Он обнял её. Словесный поток иссяк, и она заплакала. И тут Шурик понял, что он потерял гораздо больше, чем университет, он потерял эту Лилю, потерял всё... Она уедет через неделю, уедет навсегда, и теперь совершенно не имело никакого значения, поступил он в университет или нет.
– Никуда я не буду звонить, никуда не пойду, – сказал он в её маленькое ухо.
Ухо было мокрым от размазанных слёз. Слезы лились густо, и его лицо тоже стало мокрым. Причина этих слёз была огромна и не поддавалась описанию. Вернее, причин было множество, а не сданный Шуриком экзамен был последним камешком в этом камнепаде.
– Не уезжай, Ласочка, – бормотал он, – мы поженимся, ты останешься. Зачем уезжать...
Ему не хватало до восемнадцати лет трёх месяцев, ей – полугода.
– Ах, господи, надо было раньше, уже всё поздно, – плакала Лиля, вжимаясь ему в грудь, в живот всем своим маленьким телом. Слабо пришитые пуговицы ссыпались с её белого, сшитого из двух головных платков халатика, он чувствовал пальцами все тонкие мышцы её узкой спины. Она определённо тянула его к дивану, не переставая сыпать бессмысленными словами: надо позвонить Вере Александровне, надо в приёмную комиссию, ещё не всё потеряно...
– Потеряно, всё потеряно, Ласочка! – Шурик тискал её детские руки, котом оцарапанные, с обкусанными ногтями, в цыпках, которые ей каким-то образом удалось сохранить с зимы, и он не умел выговорить, какие чувства вызывают в нем её руки, и кривые слабые ножки, и оттопыренное ухо, торчащее из жестких стриженых волос. И он лепетал:
– Ты такая... Ты такая необыкновенная, и самое в тебе лучшее – твои ручки, и ножки, и ушки...
Она засмеялась, смахивая слёзы:
– Шурик! Это мои самые главные недостатки – кривые ноги и торчащие уши! Я папу своего за них ненавижу, от него досталось, а ты говоришь – самое лучшее.
Шурик, не слыша её, гладил её ноги, в горсть забирал обе маленькие ступни, прижимал к груди:
– Я буду скучать по отдельности по ручкам твоим, по ножкам, по ушкам.

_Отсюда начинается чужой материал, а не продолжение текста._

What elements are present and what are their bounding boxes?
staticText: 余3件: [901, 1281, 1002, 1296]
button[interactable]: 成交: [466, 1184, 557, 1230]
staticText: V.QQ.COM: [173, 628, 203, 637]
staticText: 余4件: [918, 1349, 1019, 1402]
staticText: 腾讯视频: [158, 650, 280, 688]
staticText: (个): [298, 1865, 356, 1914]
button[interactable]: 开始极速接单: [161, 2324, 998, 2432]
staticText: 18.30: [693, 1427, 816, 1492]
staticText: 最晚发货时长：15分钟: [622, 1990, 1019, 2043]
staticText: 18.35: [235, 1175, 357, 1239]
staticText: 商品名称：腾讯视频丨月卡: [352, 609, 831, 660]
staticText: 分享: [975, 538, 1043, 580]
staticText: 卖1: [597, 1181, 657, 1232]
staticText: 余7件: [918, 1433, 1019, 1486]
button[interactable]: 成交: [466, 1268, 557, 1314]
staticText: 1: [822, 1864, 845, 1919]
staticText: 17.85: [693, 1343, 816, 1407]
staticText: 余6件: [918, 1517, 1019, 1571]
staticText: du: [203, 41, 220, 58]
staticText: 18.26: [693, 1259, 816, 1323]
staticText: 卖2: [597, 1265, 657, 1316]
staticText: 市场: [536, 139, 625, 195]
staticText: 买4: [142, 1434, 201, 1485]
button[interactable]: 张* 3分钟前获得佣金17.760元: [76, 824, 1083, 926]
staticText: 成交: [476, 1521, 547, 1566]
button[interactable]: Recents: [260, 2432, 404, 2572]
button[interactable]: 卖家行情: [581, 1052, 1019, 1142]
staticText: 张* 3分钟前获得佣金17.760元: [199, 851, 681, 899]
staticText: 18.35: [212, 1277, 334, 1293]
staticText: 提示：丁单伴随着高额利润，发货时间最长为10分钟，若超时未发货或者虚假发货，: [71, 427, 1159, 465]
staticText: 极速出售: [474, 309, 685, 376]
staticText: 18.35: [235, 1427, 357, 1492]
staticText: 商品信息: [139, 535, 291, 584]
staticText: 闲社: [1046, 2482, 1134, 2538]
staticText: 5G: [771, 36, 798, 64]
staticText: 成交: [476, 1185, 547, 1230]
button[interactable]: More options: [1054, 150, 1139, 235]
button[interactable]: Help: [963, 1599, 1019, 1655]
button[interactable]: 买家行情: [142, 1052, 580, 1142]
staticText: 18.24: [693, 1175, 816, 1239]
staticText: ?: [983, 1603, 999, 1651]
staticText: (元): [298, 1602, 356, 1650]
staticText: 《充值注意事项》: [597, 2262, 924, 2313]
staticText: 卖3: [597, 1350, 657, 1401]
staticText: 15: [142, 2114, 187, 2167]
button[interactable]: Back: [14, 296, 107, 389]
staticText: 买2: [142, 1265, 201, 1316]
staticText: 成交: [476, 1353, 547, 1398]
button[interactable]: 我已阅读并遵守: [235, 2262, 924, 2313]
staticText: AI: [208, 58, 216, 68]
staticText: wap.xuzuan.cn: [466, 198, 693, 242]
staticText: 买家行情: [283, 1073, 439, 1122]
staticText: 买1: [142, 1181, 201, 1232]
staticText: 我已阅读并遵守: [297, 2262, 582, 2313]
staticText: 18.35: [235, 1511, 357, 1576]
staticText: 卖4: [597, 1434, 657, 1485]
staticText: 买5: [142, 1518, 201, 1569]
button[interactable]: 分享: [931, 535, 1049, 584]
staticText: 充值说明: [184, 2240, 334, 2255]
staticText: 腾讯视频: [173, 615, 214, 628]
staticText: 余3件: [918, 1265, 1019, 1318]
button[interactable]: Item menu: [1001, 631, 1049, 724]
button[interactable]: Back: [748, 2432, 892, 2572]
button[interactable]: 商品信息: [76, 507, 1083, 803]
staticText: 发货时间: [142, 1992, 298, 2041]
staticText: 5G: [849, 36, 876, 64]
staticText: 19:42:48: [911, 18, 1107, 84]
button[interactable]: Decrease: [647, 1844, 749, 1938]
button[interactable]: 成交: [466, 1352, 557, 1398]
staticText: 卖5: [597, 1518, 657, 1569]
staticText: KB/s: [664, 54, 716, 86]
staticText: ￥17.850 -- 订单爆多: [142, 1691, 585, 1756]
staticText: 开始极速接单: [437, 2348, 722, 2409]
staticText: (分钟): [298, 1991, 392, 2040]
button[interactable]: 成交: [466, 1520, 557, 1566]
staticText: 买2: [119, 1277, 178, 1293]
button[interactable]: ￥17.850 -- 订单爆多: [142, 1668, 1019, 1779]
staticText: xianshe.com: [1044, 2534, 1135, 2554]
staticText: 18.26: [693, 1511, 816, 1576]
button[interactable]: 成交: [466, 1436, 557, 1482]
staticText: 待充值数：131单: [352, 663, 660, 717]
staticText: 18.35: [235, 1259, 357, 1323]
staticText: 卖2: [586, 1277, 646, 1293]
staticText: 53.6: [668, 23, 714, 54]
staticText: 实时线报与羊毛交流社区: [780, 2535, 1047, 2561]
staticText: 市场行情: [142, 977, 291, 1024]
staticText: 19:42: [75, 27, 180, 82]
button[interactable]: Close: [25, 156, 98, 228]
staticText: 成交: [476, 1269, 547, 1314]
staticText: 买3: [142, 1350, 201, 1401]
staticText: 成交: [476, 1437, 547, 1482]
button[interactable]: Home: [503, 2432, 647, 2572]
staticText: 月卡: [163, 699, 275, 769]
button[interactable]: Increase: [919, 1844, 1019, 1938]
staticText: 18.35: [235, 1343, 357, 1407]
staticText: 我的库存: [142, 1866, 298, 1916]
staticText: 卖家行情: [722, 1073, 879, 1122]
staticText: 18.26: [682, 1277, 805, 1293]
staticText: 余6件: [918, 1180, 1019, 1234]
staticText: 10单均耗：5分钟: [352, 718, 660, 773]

Так, совершенно случайно, Шурик открыл самый тайный и великий закон любви: в выборе сердца недостатки имеют более притягательную силу, чем достоинства – как более яркие проявления индивидуальности. Впрочем, он не заметил этого открытия, а у Лили была вся жизнь впереди, чтобы это понять...
Лиля поджала под себя ноги, повернулась, упершись спиной в Шурикову грудь, а он теперь держал ладони на её шее и чувствовал биение жилок справа и слева, и биение это было быстрым-быстрым, переливчатым, как мелкий ручей.
– Не уезжай, Лилечка, не уезжай...
Вернувшаяся с работы соседка стучала в дверь и кричала:
– Лиля! Лиля! Ты что, заснула? Ваш чайник сгорел!
Смешно сказать, чайник! Вся жизнь у них сгорала... Про несданный экзамен больше не вспоминали...
Дальнейшие события развивались так стремительно, что Шурик потом лишь с трудом смог восстановить их последовательность.
Елизавета Ивановна, мужественно пережившая на своём веку смерть мужа, любимой падчерицы, гибель сестёр, эвакуацию и всякого рода лишения, незначительной неудачи с Шуриковым экзаменом не выдержала. В тот же вечер с тяжёлым сердечным приступом её увезли в больницу. Приступ развился в обширный инфаркт.
Вера, привыкшая за всю свою жизнь к роскоши тонких и сильных эмоций, очень переживала. Всё у неё валилось из рук, она ничего не успевала. Она варила матери бульон, стоя над булькающей кастрюлей в ожидании конца мероприятия, а перед уходом в больницу вспоминала, что забыла купить одеколон. Ехала в центр за хорошим одеколоном, а потом опаздывала в больницу к приёмному часу и платила большие деньги противнейшей гардеробщице, чтобы её впустили. И так было каждый день, каждый день...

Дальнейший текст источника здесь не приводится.